[Collection entries]

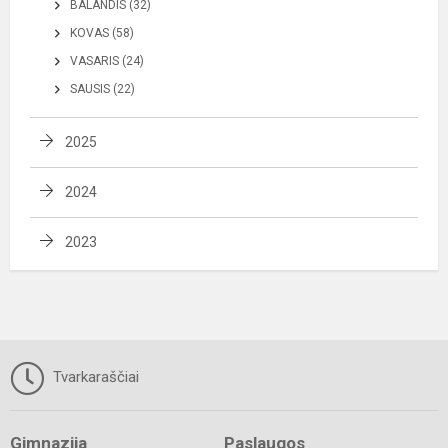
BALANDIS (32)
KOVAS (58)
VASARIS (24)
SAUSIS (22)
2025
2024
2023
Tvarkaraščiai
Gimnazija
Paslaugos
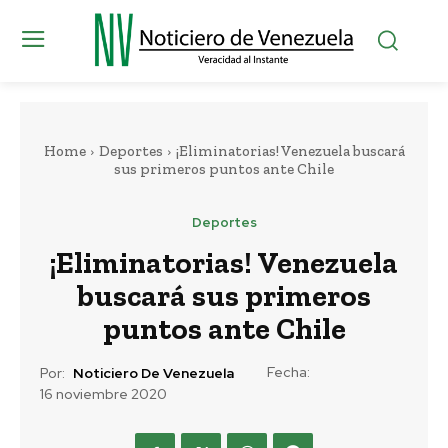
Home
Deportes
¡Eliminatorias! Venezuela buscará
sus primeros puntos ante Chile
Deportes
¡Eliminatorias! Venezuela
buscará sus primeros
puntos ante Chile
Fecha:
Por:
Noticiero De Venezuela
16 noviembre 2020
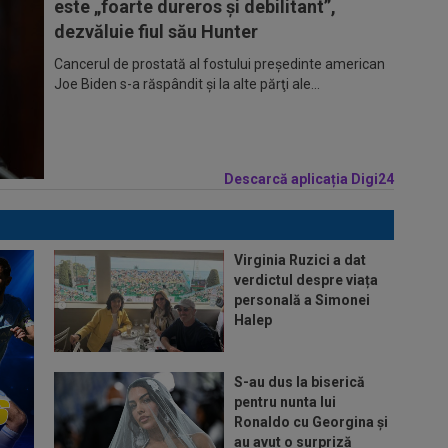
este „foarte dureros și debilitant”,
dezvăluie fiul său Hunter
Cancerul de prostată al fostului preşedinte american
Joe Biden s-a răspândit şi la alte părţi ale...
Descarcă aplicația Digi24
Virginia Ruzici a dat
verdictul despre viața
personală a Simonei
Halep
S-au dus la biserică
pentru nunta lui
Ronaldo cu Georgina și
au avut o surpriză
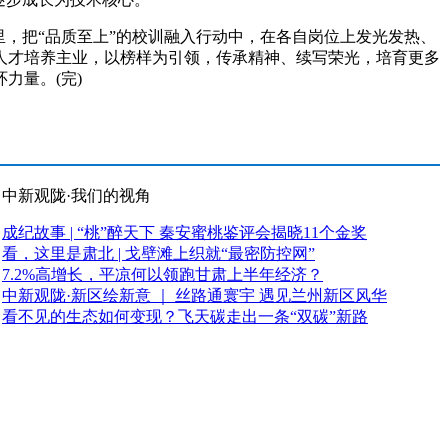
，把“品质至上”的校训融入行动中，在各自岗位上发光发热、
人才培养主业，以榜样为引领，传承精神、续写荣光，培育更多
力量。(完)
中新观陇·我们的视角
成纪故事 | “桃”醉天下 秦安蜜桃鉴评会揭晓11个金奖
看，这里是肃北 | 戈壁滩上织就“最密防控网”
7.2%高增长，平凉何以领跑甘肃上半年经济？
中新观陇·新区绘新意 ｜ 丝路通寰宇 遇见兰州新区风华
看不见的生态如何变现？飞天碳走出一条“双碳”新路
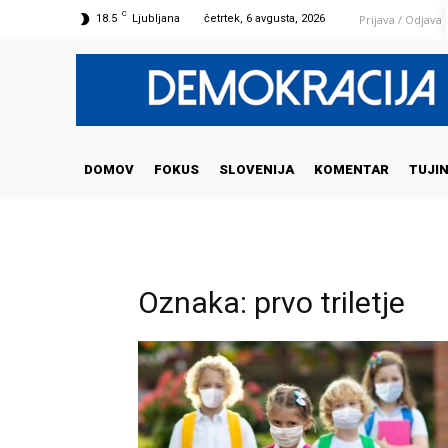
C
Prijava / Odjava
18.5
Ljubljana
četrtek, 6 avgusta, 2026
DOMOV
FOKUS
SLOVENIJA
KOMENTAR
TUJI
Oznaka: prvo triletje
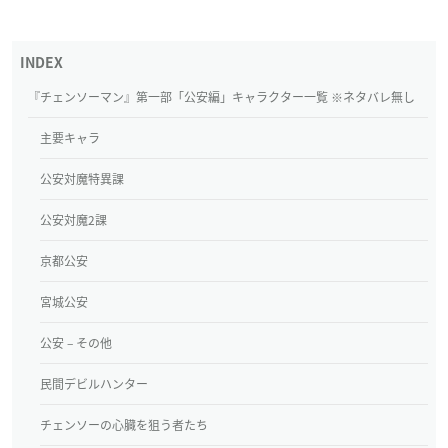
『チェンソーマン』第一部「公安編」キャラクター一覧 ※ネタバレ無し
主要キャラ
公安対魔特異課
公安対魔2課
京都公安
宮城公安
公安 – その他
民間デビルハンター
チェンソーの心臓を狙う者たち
---
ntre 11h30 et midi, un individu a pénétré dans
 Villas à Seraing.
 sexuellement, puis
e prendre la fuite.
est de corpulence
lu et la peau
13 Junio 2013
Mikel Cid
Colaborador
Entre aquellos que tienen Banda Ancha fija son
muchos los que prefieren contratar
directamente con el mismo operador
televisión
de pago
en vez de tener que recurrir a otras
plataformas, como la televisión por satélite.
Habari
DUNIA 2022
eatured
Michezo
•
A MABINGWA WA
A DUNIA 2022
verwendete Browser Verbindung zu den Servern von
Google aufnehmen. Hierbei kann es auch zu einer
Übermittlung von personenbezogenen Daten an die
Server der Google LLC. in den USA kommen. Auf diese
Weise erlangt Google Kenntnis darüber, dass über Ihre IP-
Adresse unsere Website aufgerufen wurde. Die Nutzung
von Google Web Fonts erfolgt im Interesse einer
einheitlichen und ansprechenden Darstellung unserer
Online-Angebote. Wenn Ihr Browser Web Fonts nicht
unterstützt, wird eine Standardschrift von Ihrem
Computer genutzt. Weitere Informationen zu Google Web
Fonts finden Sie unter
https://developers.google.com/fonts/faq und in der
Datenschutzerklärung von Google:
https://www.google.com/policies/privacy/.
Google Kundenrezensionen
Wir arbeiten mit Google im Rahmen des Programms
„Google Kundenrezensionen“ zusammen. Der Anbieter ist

### REQUIRED WORK
From the records above, retype only the lines starting at the line that contains "https://www.google.com/policies/privacy/." and ending at the line that contains "Der Anbieter ist", both included.

### SOLUTION FOR THIS EXERCISE
https://www.google.com/policies/privacy/.
Google Kundenrezensionen
Wir arbeiten mit Google im Rahmen des Programms
„Google Kundenrezensionen“ zusammen. Der Anbieter ist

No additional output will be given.